Universal methods for suppressing the light shift in atomic clocks using power modulation
V. I. Yudin, M. Yu. Basalaev, A. V. Taichenachev, J. W. Pollock, Z. L., Newman, M. Shuker, A. Hansen, M. T. Hummon, R. Boudot, E. A. Donley, and J., Kitching

TL;DR
This paper introduces universal power modulation techniques to suppress light shifts in atomic clocks, enhancing their accuracy by stabilizing the local oscillator and correcting optical field-induced shifts across various clock types.
Contribution
It proposes a novel, broadly applicable method using power modulation to reduce light shifts in atomic clocks, applicable to optical and microwave types.
Findings
Effective suppression of light shift demonstrated
Applicable to various atomic clock types
Suitable for high-precision and commercial clocks
Abstract
We show that the light shift in atomic clocks can be suppressed using time variation of the interrogation field intensity.

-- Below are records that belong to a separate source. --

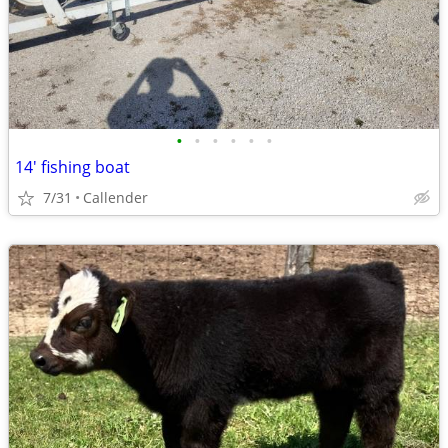
•
•
•
•
•
•
14' fishing boat
7/31
Callender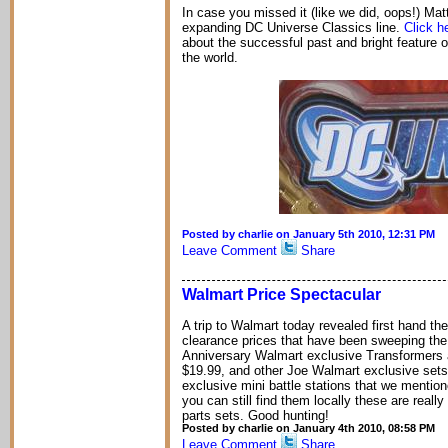
In case you missed it (like we did, oops!) Mat
expanding DC Universe Classics line.
Click h
about the successful past and bright feature o
the world.
Posted by charlie on January 5th 2010, 12:31 PM
Leave Comment
Share
Walmart Price Spectacular
A trip to Walmart today revealed first hand t
clearance prices that have been sweeping the n
Anniversary Walmart exclusive Transformers a
$19.99, and other Joe Walmart exclusive sets a
exclusive mini battle stations that we mentio
you can still find them locally these are reall
parts sets. Good hunting!
Posted by charlie on January 4th 2010, 08:58 PM
Leave Comment
Share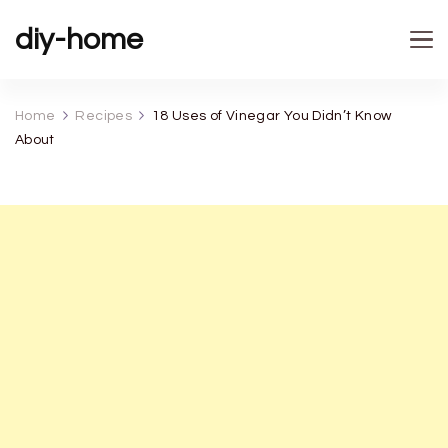
diy-home
Home
Recipes
18 Uses of Vinegar You Didn’t Know
About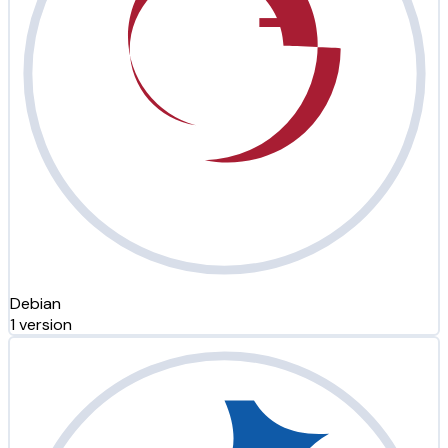
Debian
1 version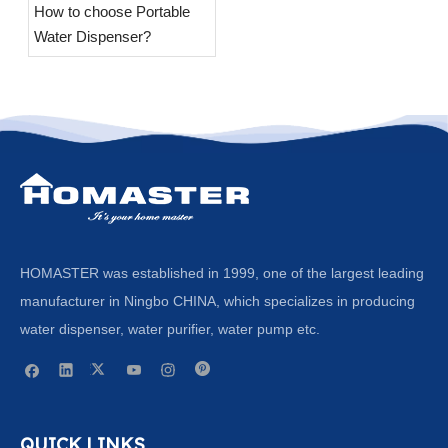
​How to choose Portable
Water Dispenser?
HOMASTER was established in 1999, one of the largest leading
manufacturer in Ningbo CHINA, which specializes in producing
water dispenser, water purifier, water pump etc.
QUICK LINKS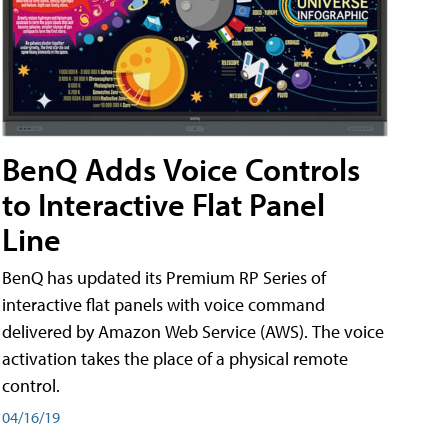
BenQ Adds Voice Controls
to Interactive Flat Panel
Line
BenQ has updated its Premium RP Series of
interactive flat panels with voice command
delivered by Amazon Web Service (AWS). The voice
activation takes the place of a physical remote
control.
04/16/19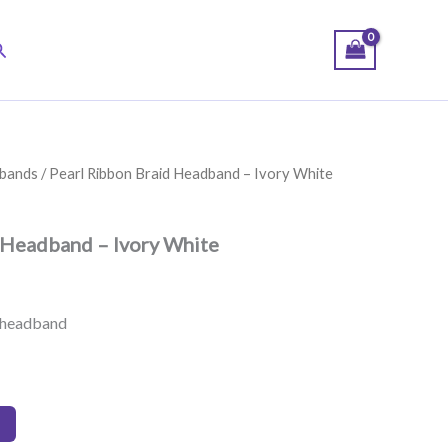
earch
bands
/ Pearl Ribbon Braid Headband – Ivory White
 Headband – Ivory White
n headband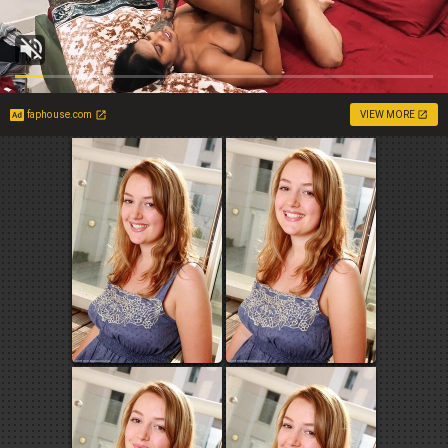
faphouse.com
VIEW MORE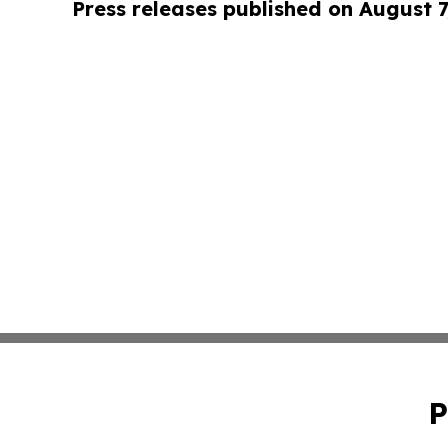
Press releases published on August 7
P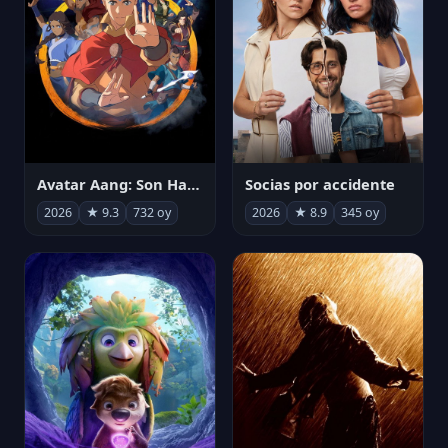
Avatar Aang: Son Havabükücü
Socias por accidente
2026
★ 9.3
732 oy
2026
★ 8.9
345 oy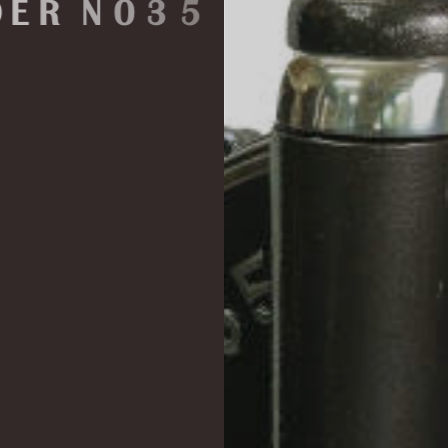
N
O
3
5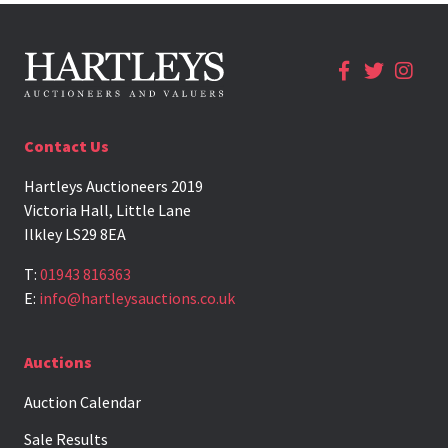
Contact Us
Hartleys Auctioneers 2019
Victoria Hall, Little Lane
Ilkley LS29 8EA
T:
01943 816363
E:
info@hartleysauctions.co.uk
Auctions
Auction Calendar
Sale Results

By measuring the clock output at two intensity levels, error signals can be generated that simultaneously stabilize a local oscillator to an atomic transition and correct for the shift of this transition caused by the interrogating optical field. These methods are suitable for optical clocks using one- and two-photon transitions, as well as for microwave clocks based on coherent population trapping or direct interrogation. The proposed methods can be widely used both for high-precision scientific instruments and for a wide range of commercial clocks, including chip-scale atomic clocks.